A new market as large as $8.7 billion per year could open up in Canada in 2018. That’s the high end of the range projected by accounting and consulting firm Deloitte for the Canadian recreational marijuana market. Prime Minister Justin Trudeau is pushing to legalize recreational use of the drug by next summer.
Several marijuana growers already dominate the medical marijuana market in Canada and stand to benefit if the country legalizes recreational marijuana. The publicly traded companies on the list include Aphria, Aurora Cannabis, Canopy Growth, and MedReleaf. Which of these Canadian marijuana stocks is poised to be the biggest winner of all?
One way to evaluate the likelihood of future success is to look at each company’s past track record. Here’s how the four Canadian marijuana suppliers compare on key financial metrics.
If your figurative bottom line is the literal bottom line, MedReleaf appears to be in the best shape. However, the net income/loss amounts probably shouldn’t be the thing to focus on the most. For example, while Canopy Growth lost more over the last 12 months than its peers, much of that loss stemmed from the company’s aggressive acquisitions strategy.
Canopy Growth’s and MedReleaf’s sales results over the past year significantly outpaced those of Aphria and Aurora Cannabis. Some of that gap stems from capacity. Aphria is moving forward with a major expansion of its Ontario greenhouse facility to ramp up its capacity, a move that should allow the company to increase sales significantly. It’s not the only marijuana grower expanding, though.
While Canopy Growth ranks at the top in revenue, Aphria maintains that it has the best cost structure. That might not be an exaggeration — the company’s earnings as a percentage of revenue easily topped Aurora Cannabis and Canopy Growth and narrowly edged out MedReleaf.
On the other hand, MedReleaf has the lowest price-to-sales ratio of the bunch. While MedReleaf’s ratio of 18 is sky-high, it pales in comparison to those of the other marijuana stocks.
What the numbers don’t tell, however, is what each of these companies is doing to grow. Aphria, for one, isn’t just expanding its Canadian capacity. The company is also increasing its presence in the United States. Aphria owns part of Arizona medical marijuana provider Copperstate Farms, and it acquired Florida medical marijuana grower Chestnut Hill Tree Farm.
Aurora Cannabis improved its position in the Canadian medical marijuana market (which continues to grow significantly) with its acquisition in 2016 of CanvasRx, Canada’s largest medical marijuana patient outreach service. The company is also targeting the German medical marijuana market with its purchase in May of Pedanios GmbH, a leading German wholesale importer, exporter, and distributor of medical marijuana.
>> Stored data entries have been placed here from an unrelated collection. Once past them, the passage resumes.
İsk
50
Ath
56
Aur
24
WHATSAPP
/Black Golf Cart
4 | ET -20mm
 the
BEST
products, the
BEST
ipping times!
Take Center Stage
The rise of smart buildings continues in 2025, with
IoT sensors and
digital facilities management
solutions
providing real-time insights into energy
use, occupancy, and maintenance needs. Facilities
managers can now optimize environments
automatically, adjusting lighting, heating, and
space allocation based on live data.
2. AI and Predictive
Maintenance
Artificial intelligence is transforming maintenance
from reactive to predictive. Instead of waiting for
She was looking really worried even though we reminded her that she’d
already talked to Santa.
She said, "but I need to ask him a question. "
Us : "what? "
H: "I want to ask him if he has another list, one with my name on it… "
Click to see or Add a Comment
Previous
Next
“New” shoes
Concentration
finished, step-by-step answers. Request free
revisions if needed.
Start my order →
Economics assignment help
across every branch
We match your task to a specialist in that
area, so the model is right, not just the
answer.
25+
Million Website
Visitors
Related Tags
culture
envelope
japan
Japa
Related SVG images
Canopy Growth is active in multiple international markets, including Australia, Brazil, Chile, and Germany. The company acquired German distributor MedCann in November 2016. The subsidiary now operates in Germany as Spektrum Cannabis Germany and recently passed the first stage of the process to become a licensed producer of medical cannabis in Germany. However, Canopy Growth is intentionally remaining on the sidelines in the U.S. market because of its desire to only conduct business “in jurisdictions where it is federally legal to do so.”
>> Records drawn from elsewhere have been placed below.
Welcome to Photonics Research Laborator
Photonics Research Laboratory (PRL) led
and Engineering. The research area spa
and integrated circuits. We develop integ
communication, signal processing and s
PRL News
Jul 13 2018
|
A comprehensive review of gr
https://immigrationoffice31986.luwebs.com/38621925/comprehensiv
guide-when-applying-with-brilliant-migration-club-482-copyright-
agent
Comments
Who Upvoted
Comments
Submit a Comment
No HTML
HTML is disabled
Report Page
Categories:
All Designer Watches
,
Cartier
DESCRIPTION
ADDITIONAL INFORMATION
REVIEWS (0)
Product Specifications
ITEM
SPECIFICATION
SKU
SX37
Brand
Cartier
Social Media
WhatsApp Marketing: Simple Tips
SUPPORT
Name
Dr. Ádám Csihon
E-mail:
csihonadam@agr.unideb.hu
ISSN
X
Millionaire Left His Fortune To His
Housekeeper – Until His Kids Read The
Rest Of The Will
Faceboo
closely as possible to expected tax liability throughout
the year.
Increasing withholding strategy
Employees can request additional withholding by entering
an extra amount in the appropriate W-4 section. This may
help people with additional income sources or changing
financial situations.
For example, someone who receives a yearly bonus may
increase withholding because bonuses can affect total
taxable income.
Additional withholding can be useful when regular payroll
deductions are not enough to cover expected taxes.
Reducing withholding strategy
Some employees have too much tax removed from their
Like Canopy Growth, MedReleaf has also expanded internationally. The company completed its first export to Brazil in July. MedReleaf is also moving forward in the regulatory process for supplying marijuana to Australia (through partners in that country) and in Germany (through its subsidiary MedReleaf Germany GmbH).
Perhaps the best answer to the question as to which of these marijuana stocks are likely to succeed is “all of the above.” If Canada moves forward with legalization of recreational marijuana as expected, all four companies should enjoy tremendous growth.
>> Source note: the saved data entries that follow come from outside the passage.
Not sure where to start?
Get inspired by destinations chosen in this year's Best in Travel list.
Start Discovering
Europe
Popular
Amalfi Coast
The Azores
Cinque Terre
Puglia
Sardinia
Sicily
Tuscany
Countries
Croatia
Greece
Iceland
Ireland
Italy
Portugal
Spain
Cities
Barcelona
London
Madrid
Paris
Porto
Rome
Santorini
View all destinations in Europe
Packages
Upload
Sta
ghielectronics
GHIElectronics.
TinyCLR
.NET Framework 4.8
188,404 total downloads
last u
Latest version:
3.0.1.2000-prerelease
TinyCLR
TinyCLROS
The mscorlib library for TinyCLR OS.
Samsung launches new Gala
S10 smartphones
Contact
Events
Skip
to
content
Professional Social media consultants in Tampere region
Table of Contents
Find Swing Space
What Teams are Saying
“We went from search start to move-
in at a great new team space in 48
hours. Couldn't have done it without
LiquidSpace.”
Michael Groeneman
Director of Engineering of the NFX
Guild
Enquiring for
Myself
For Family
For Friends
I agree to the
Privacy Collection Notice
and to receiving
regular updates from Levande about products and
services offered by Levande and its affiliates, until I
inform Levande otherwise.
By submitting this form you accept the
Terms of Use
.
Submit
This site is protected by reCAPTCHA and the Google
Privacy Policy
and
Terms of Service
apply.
But which stock is most likely to succeed from an investing standpoint? It’s a tough decision, but my nod goes to MedReleaf. It’s not far behind Canopy Growth in total sales, and like Canopy Growth, MedReleaf is also well positioned in Germany. The company’s cost structure also appears to be a big plus. MedReleaf had the misfortune to have an IPO at a relatively bad time for marijuana stocks in general, which I think is a big reason why it claims a more attractive valuation than its peers.
Keep in mind, though, that all four of these stocks are priced at astronomical levels. There’s a ginormous expectation for growth baked into each stock. Any — and I mean any — bumps in the road with legalization of recreational marijuana in Canada or exporting to international markets could cause the stocks to plunge. MedReleaf looks like the most likely to succeed in my view, but success certainly isn’t guaranteed.